I was surprised to learn some of the actual details behind the universe of the franchise of The Purge.  Two movies so far, one released this weekend, are based on the premise that a once-a-year Purge allows any criminal activity to go unpunished.  In the first movie, Ethan Hawke and his family have to endure a siege of his home during the Purge. (Home invasion movies appear to be all the rage, too, which can be reasonably considered a sign of the Crisis.)

It's worth noting - as has happened with other end-of-the-world movies - that it is set in the 2020s, which is to say at the peak of the Crisis as predicted by Strauss & Howe. A previous post noted that it appears writers appear to set dystopias roughly when when they don't expect to be alive, 80-100 years after their birth year. In this case, the writer/director was born in 1969, so this is earlier than that indicator says. Perhaps he was going along with the crowd, perhaps he's a Strauss&Howe fan.

(There's a quote in the movie, "Home again home again, jiggity-jig," that was also in Blade Runner, set in 2019, suggesting an intentional reference to that time.)

It's surprising that The Purge was set up to handle (in-universe)  the scourge of homelessness. Coming as it did in the wake of Occupy Wall Street, the marketing (at least) suggested that it was more about keeping people equal, by force if necessary.  That is, if you are a jerk, you're in trouble when the Purge comes - in more trouble if you are a rich jerk.

The article goes on to talk about some of the tricky legal aspects of it. Most of them are matters of timing: What if I make a threat to kill someone before the Purge starts? What if I shoot someone but they don't die until after the Purge ends? What happens before the police get back?

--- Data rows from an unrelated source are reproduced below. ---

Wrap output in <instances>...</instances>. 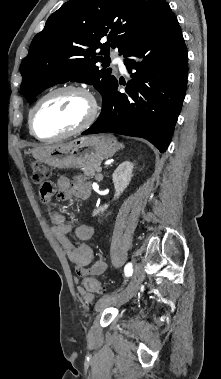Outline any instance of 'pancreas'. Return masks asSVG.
Segmentation results:
<instances>
[{
    "label": "pancreas",
    "mask_w": 221,
    "mask_h": 379,
    "mask_svg": "<svg viewBox=\"0 0 221 379\" xmlns=\"http://www.w3.org/2000/svg\"><path fill=\"white\" fill-rule=\"evenodd\" d=\"M98 168H99V164L85 166L83 168L84 175L88 177H93L95 175V172L98 170Z\"/></svg>",
    "instance_id": "pancreas-1"
}]
</instances>
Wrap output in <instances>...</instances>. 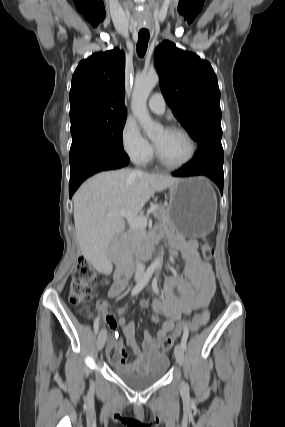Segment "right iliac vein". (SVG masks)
Returning a JSON list of instances; mask_svg holds the SVG:
<instances>
[{
    "instance_id": "right-iliac-vein-1",
    "label": "right iliac vein",
    "mask_w": 285,
    "mask_h": 427,
    "mask_svg": "<svg viewBox=\"0 0 285 427\" xmlns=\"http://www.w3.org/2000/svg\"><path fill=\"white\" fill-rule=\"evenodd\" d=\"M106 338H107V331L105 329H102L98 335V338H97L98 350H102V348L105 345Z\"/></svg>"
}]
</instances>
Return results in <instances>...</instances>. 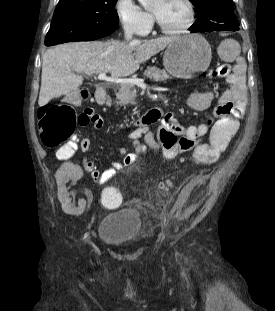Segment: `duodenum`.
I'll return each instance as SVG.
<instances>
[{"instance_id":"1","label":"duodenum","mask_w":275,"mask_h":311,"mask_svg":"<svg viewBox=\"0 0 275 311\" xmlns=\"http://www.w3.org/2000/svg\"><path fill=\"white\" fill-rule=\"evenodd\" d=\"M73 95L69 96V98H72ZM96 98L99 102H105L107 101V97H106V90L104 87L100 86L97 88L96 90ZM159 110V109H158ZM156 111V109H151L150 111H148L144 116H142L141 118H139L136 121L137 125H145V120L147 119L148 114L150 113H154Z\"/></svg>"}]
</instances>
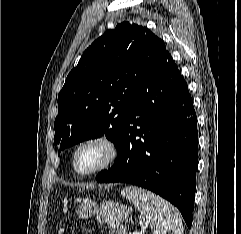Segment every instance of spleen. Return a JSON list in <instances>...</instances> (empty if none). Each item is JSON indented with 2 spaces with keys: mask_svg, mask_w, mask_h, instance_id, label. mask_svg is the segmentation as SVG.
Here are the masks:
<instances>
[{
  "mask_svg": "<svg viewBox=\"0 0 241 234\" xmlns=\"http://www.w3.org/2000/svg\"><path fill=\"white\" fill-rule=\"evenodd\" d=\"M121 195L131 201L146 218L153 234H183V223L180 214L165 199L136 186H128Z\"/></svg>",
  "mask_w": 241,
  "mask_h": 234,
  "instance_id": "spleen-1",
  "label": "spleen"
}]
</instances>
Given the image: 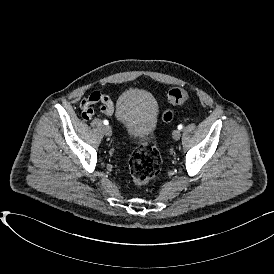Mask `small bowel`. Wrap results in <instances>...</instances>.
<instances>
[{
    "mask_svg": "<svg viewBox=\"0 0 274 274\" xmlns=\"http://www.w3.org/2000/svg\"><path fill=\"white\" fill-rule=\"evenodd\" d=\"M100 104V110L105 115H112L114 112V104L112 100L101 91H93L87 97L81 100L79 108L81 110L82 118L85 121L92 119L94 110L92 106Z\"/></svg>",
    "mask_w": 274,
    "mask_h": 274,
    "instance_id": "1",
    "label": "small bowel"
}]
</instances>
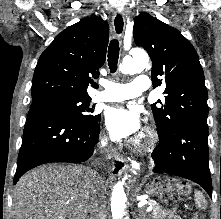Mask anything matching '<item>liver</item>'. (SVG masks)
<instances>
[{
  "mask_svg": "<svg viewBox=\"0 0 221 219\" xmlns=\"http://www.w3.org/2000/svg\"><path fill=\"white\" fill-rule=\"evenodd\" d=\"M93 173L85 166L57 164L29 171L15 186L11 216L13 219H73L90 212L96 200L105 211L107 182Z\"/></svg>",
  "mask_w": 221,
  "mask_h": 219,
  "instance_id": "1",
  "label": "liver"
}]
</instances>
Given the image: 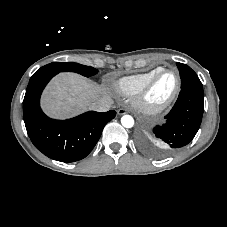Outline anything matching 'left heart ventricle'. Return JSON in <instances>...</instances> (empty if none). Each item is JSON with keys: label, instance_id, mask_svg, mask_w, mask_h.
<instances>
[{"label": "left heart ventricle", "instance_id": "left-heart-ventricle-1", "mask_svg": "<svg viewBox=\"0 0 227 227\" xmlns=\"http://www.w3.org/2000/svg\"><path fill=\"white\" fill-rule=\"evenodd\" d=\"M176 83L175 75L172 72L164 73L156 82L148 95L151 103H160L172 93Z\"/></svg>", "mask_w": 227, "mask_h": 227}]
</instances>
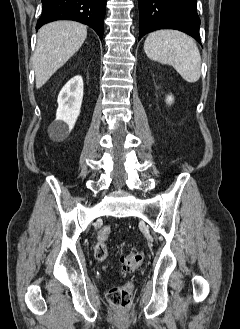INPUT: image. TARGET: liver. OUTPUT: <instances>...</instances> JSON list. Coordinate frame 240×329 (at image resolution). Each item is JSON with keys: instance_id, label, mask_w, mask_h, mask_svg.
Masks as SVG:
<instances>
[{"instance_id": "1", "label": "liver", "mask_w": 240, "mask_h": 329, "mask_svg": "<svg viewBox=\"0 0 240 329\" xmlns=\"http://www.w3.org/2000/svg\"><path fill=\"white\" fill-rule=\"evenodd\" d=\"M86 37V26L73 21H55L38 31L33 57L37 89L79 50Z\"/></svg>"}]
</instances>
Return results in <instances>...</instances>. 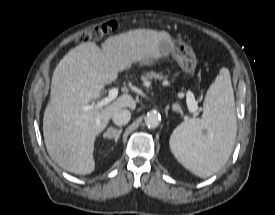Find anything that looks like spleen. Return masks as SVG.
Wrapping results in <instances>:
<instances>
[{
	"label": "spleen",
	"instance_id": "1",
	"mask_svg": "<svg viewBox=\"0 0 275 215\" xmlns=\"http://www.w3.org/2000/svg\"><path fill=\"white\" fill-rule=\"evenodd\" d=\"M201 119L181 123L170 137L176 159L191 173L206 178L228 161L237 134L234 94L230 73L222 68L209 87Z\"/></svg>",
	"mask_w": 275,
	"mask_h": 215
}]
</instances>
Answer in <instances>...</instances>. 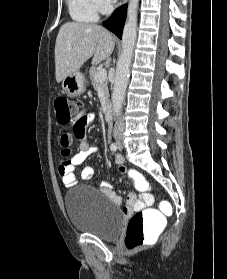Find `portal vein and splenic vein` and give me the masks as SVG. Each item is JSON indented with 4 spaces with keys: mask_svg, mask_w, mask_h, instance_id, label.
Returning a JSON list of instances; mask_svg holds the SVG:
<instances>
[{
    "mask_svg": "<svg viewBox=\"0 0 227 279\" xmlns=\"http://www.w3.org/2000/svg\"><path fill=\"white\" fill-rule=\"evenodd\" d=\"M107 78V71L106 69L102 68V69H98V71L96 72L95 75V79L99 82L105 80Z\"/></svg>",
    "mask_w": 227,
    "mask_h": 279,
    "instance_id": "obj_1",
    "label": "portal vein and splenic vein"
}]
</instances>
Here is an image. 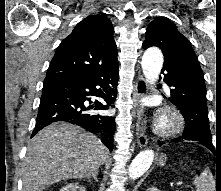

The simplest answer would seem to be: What happens in the Purge stays in the Purge, what happens outside is not the Purge.  This would avoid massive criminal conspiracies (organized before the purge, they are still criminal) and ensure that people don't let effects go on outside the purge, helping to stop activity on time (you don't shoot anyone at 6:59, because if he dies at 7:01...) Prosecutors might feel justified in strictly enforcing the timing, as well, and going after anyone who flaunts the timing in the slightest.